Every line of the records that holds the word "історії" should be copied out.

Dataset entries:
^^^^^^^^

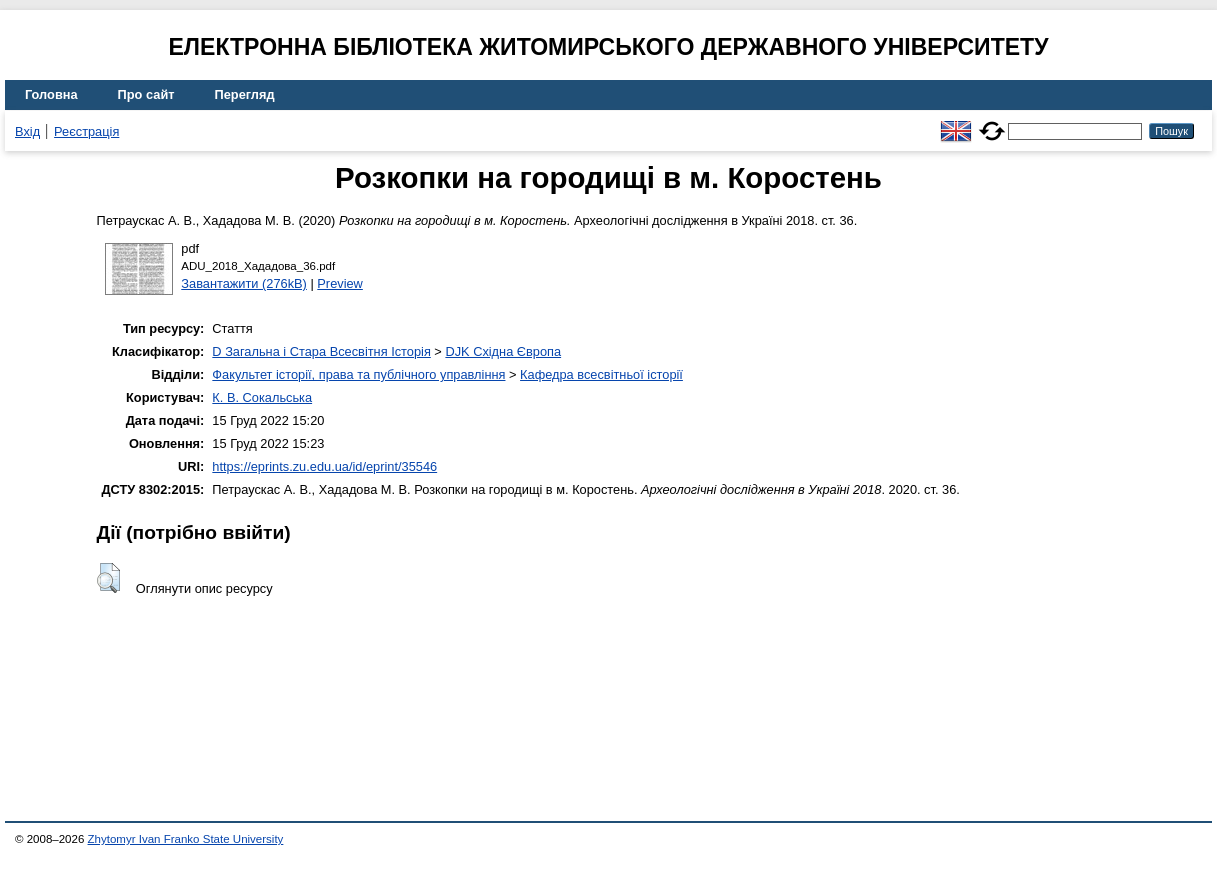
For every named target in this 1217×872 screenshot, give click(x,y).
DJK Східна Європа (503, 351)
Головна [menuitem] (51, 94)
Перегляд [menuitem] (245, 94)
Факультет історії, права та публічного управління (358, 374)
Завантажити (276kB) (244, 283)
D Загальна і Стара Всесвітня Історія (321, 351)
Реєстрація (86, 131)
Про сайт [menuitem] (146, 94)
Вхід (27, 131)
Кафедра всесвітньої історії (601, 374)
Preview (340, 283)
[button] (108, 578)
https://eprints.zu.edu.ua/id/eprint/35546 (324, 466)
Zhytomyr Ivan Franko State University (186, 839)
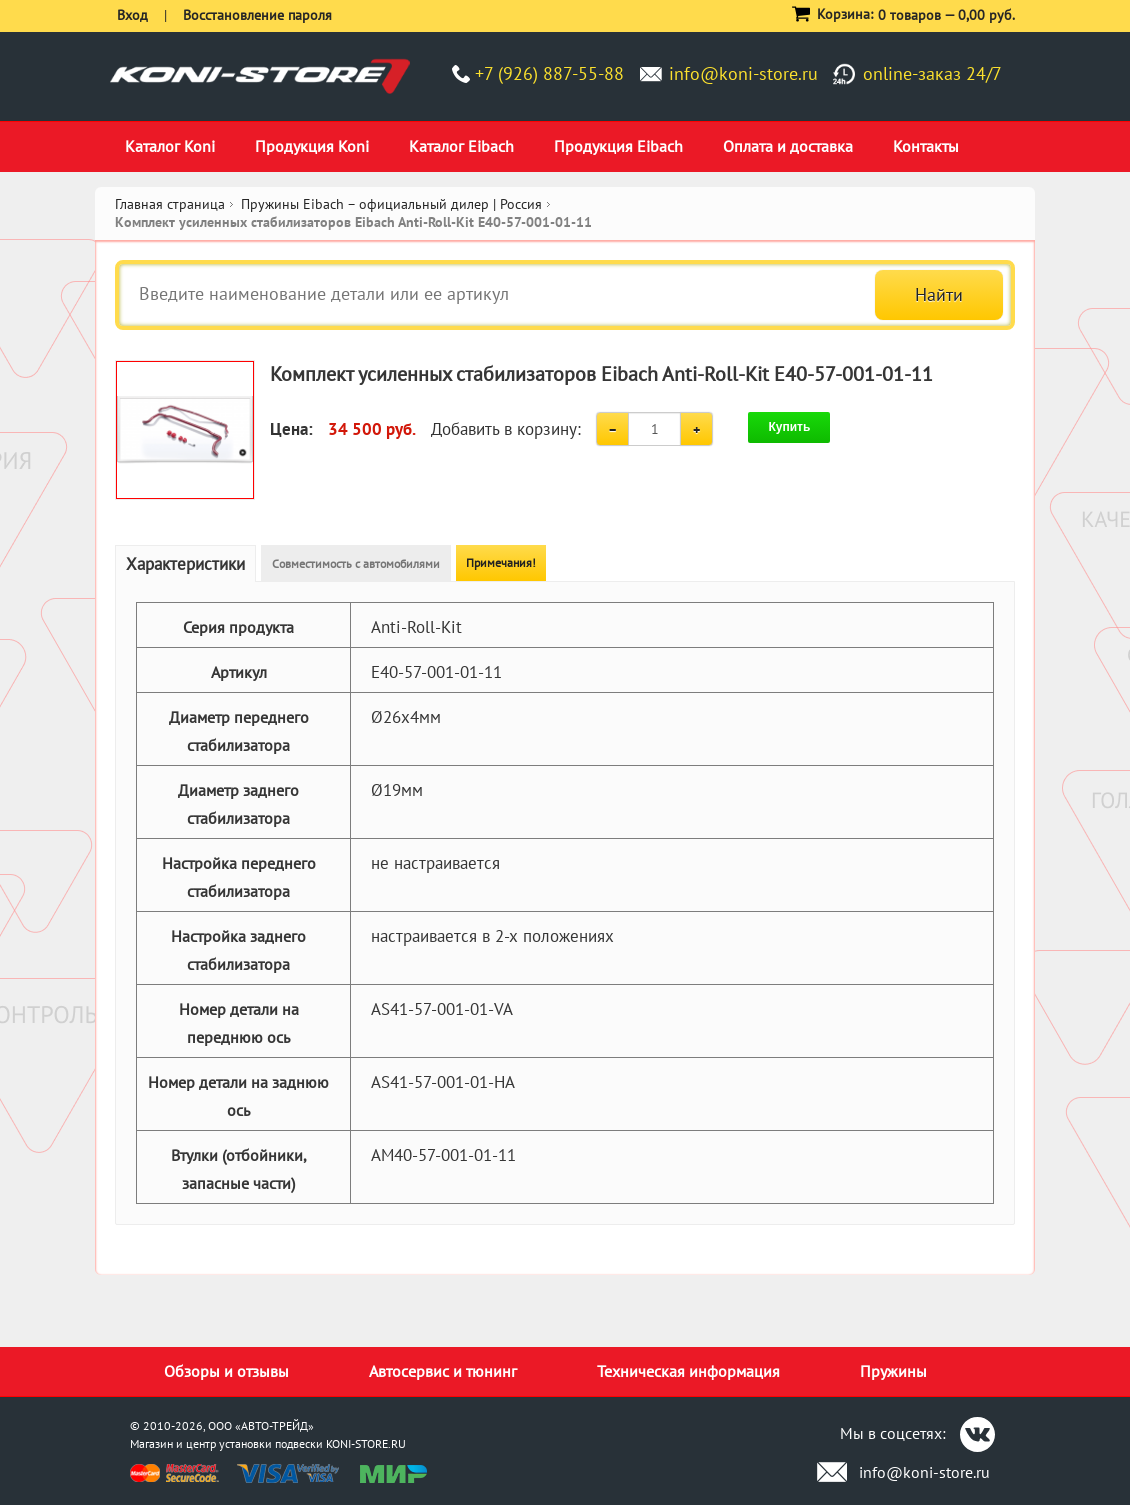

^^^^^^^^

» ANSWER TO THE PROBLEM:
Факультет історії, права та публічного управління (358, 374)
Кафедра всесвітньої історії (601, 374)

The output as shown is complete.